=== Section Start ===
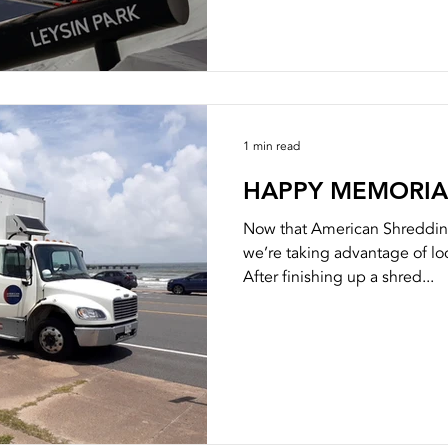
1 min read
HAPPY MEMORIA
Now that American Shreddin
we’re taking advantage of loc
After finishing up a shred...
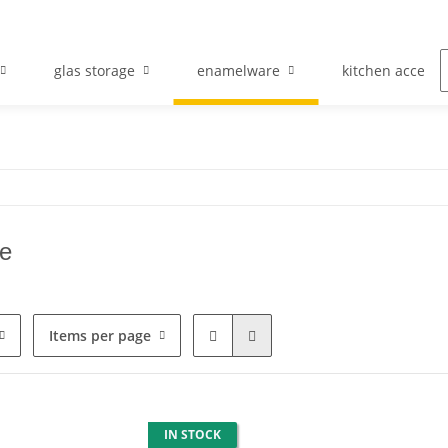
glas storage
enamelware
kitchen accesso
e
Items per page
IN STOCK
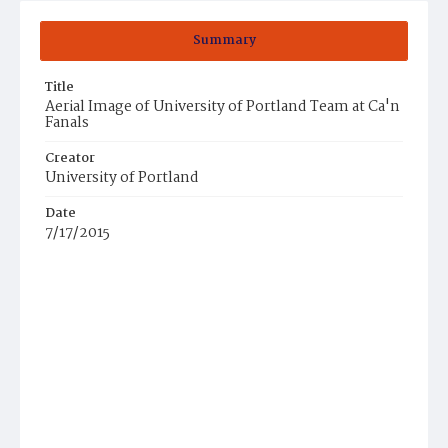
Summary
Title
Aerial Image of University of Portland Team at Ca'n
Fanals
Creator
University of Portland
Date
7/17/2015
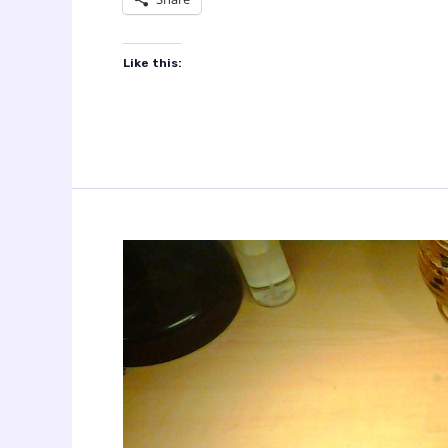
Like this:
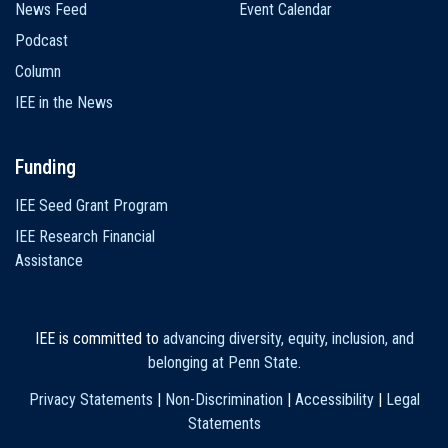
News Feed
Event Calendar
Podcast
Column
IEE in the News
Funding
IEE Seed Grant Program
IEE Research Financial
Assistance
IEE is committed to
advancing diversity, equity, inclusion, and
belonging at Penn State
.
Privacy Statements
|
Non-Discrimination
|
Accessibility
|
Legal
Statements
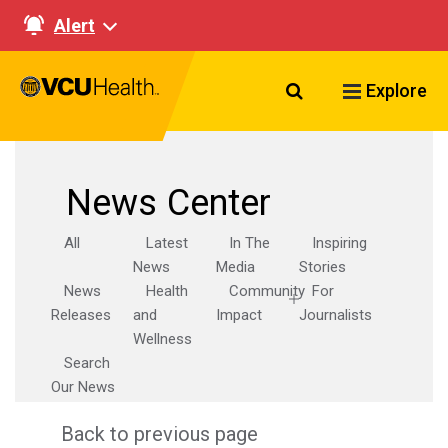
Alert
Search VCU Healt
Explore
News Center
All
Latest
In The
Inspiring
News
Media
Stories
News
Health
Community
For
Releases
and
Impact
Journalists
Wellness
Search
Our News
Back to previous page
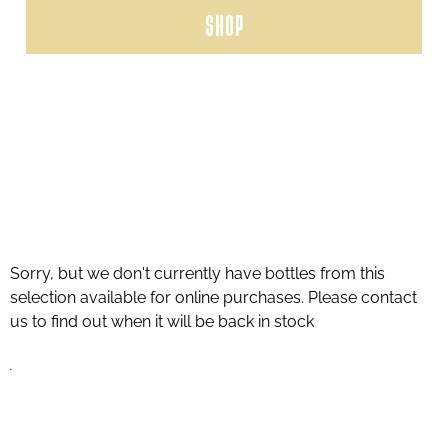
SHOP
Sorry, but we don't currently have bottles from this
selection available for online purchases. Please contact
us to find out when it will be back in stock
.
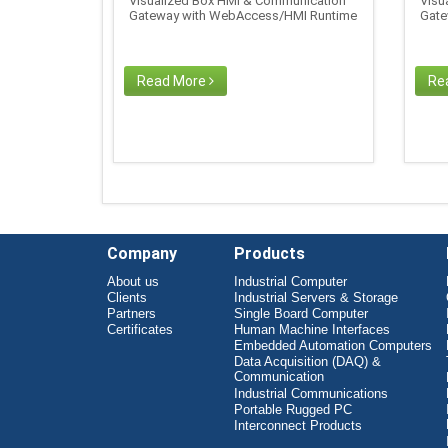
Visualized Box HMI & Communication
Visu
Gateway with WebAccess/HMI Runtime
Gate
Read More
Re
Company
Products
About us
Industrial Computer
Clients
Industrial Servers & Storage
Partners
Single Board Computer
Certificates
Human Machine Interfaces
Embedded Automation Computers
Data Acquisition (DAQ) &
Communication
Industrial Communications
Portable Rugged PC
Interconnect Products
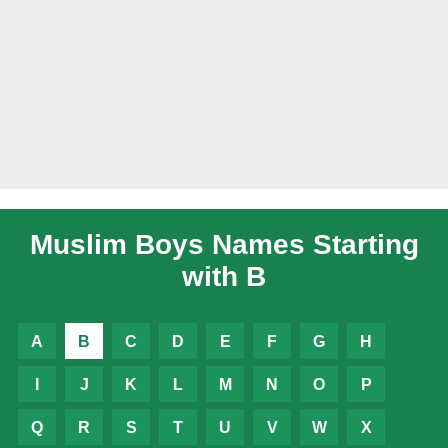
Muslim Boys Names Starting
with B
A
B
C
D
E
F
G
H
I
J
K
L
M
N
O
P
Q
R
S
T
U
V
W
X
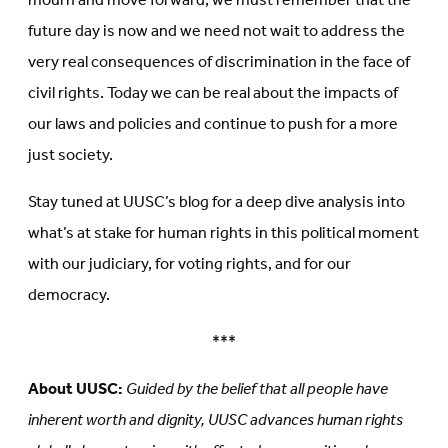
mourn and move forward, we must remember that the
future day is now and we need not wait to address the
very real consequences of discrimination in the face of
civil rights. Today we can be real about the impacts of
our laws and policies and continue to push for a more
just society.
Stay tuned at UUSC’s blog for a deep dive analysis into
what’s at stake for human rights in this political moment
with our judiciary, for voting rights, and for our
democracy.
***
About UUSC:
Guided by the belief that all people have
inherent worth and dignity, UUSC advances human rights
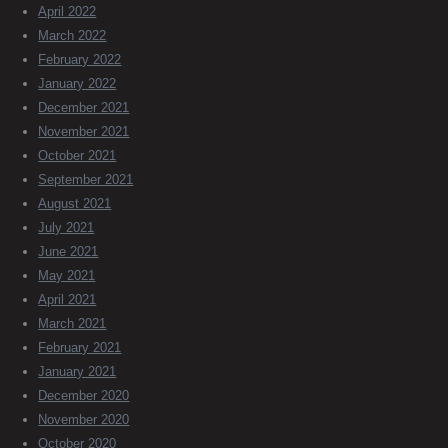
April 2022
March 2022
February 2022
January 2022
December 2021
November 2021
October 2021
September 2021
August 2021
July 2021
June 2021
May 2021
April 2021
March 2021
February 2021
January 2021
December 2020
November 2020
October 2020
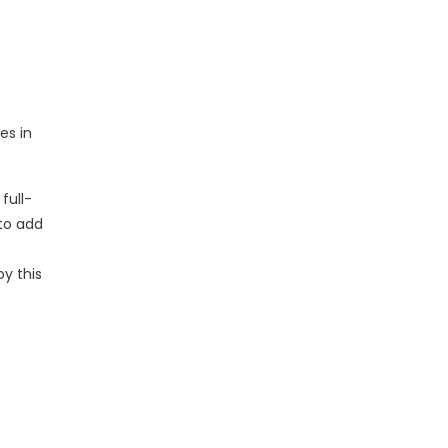
es in
full-
to add
oy this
=== Section End ===
- _Problem requirements_
Of the lines above, copy only those from the one holding "Single Board Computer" to the one holding "very real consequences", both included, and exclude every image.

- _Solution for this task_
Single Board Computer
Certificates
Human Machine Interfaces
Embedded Automation Computers
Data Acquisition (DAQ) &
Communication
Industrial Communications
Portable Rugged PC
Interconnect Products
Muslim Boys Names Starting
with B
A
B
C
D
E
F
G
H
I
J
K
L
M
N
O
P
Q
R
S
T
U
V
W
X
mourn and move forward, we must remember that the
future day is now and we need not wait to address the
very real consequences of discrimination in the face of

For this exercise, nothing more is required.